*WHAT IS EXPECTED*.
Lines before the one containing "Iniciativa Qytetare –" are left out; that line and all after it, through the end of the records, must be transcribed exactly.
┌──
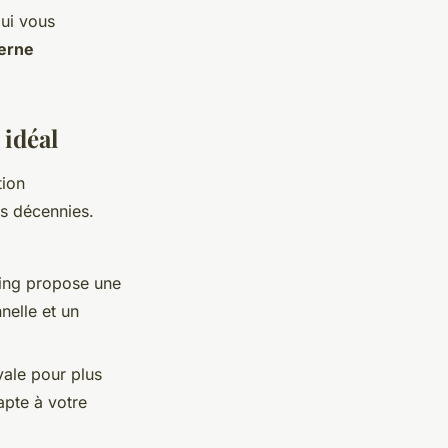
qui vous
erne
 idéal
tion
s décennies.
rling propose une
nelle et un
vale pour plus
apte à votre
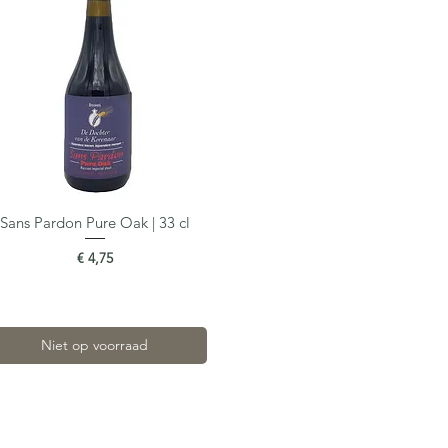
Sans Pardon Pure Oak | 33 cl
Snel overzicht
Prijs
€ 4,75
Niet op voorraad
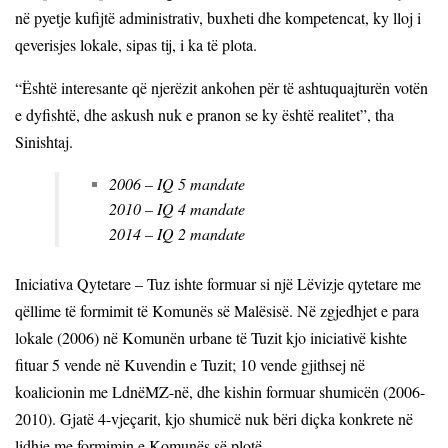
në pyetje kufijtë administrativ, buxheti dhe kompetencat, ky lloj i
qeverisjes lokale,
sipas tij,
i ka të plota.
“Është interesante që njerëzit ankohen për të ashtuquajturën votën
e dyfishtë, dhe askush nuk e pranon se ky është realitet”,
tha
Sinishtaj.
2006 – IQ 5 mandate
2010 – IQ 4 mandate
2014 – IQ 2 mandate
Iniciativa Qytetare – Tuz ishte formuar si një Lëvizje qytetare me
qëllime të formimit të Komunës së Malësisë. Në zgjedhjet e para
lokale (2006) në Komunën urbane të Tuzit kjo iniciativë kishte
fituar 5 vende në Kuvendin e Tuzit; 10 vende gjithsej në
koalicionin me LdnëMZ-në, dhe kishin formuar shumicën (2006-
2010). Gjatë 4-vjeçarit, kjo shumicë nuk bëri diçka konkrete në
lidhje me formimin e Komunës së plotë.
└──
*RESPONSE TO THE EXERCISE*.
Iniciativa Qytetare – Tuz ishte formuar si një Lëvizje qytetare me
qëllime të formimit të Komunës së Malësisë. Në zgjedhjet e para
lokale (2006) në Komunën urbane të Tuzit kjo iniciativë kishte
fituar 5 vende në Kuvendin e Tuzit; 10 vende gjithsej në
koalicionin me LdnëMZ-në, dhe kishin formuar shumicën (2006-
2010). Gjatë 4-vjeçarit, kjo shumicë nuk bëri diçka konkrete në
lidhje me formimin e Komunës së plotë.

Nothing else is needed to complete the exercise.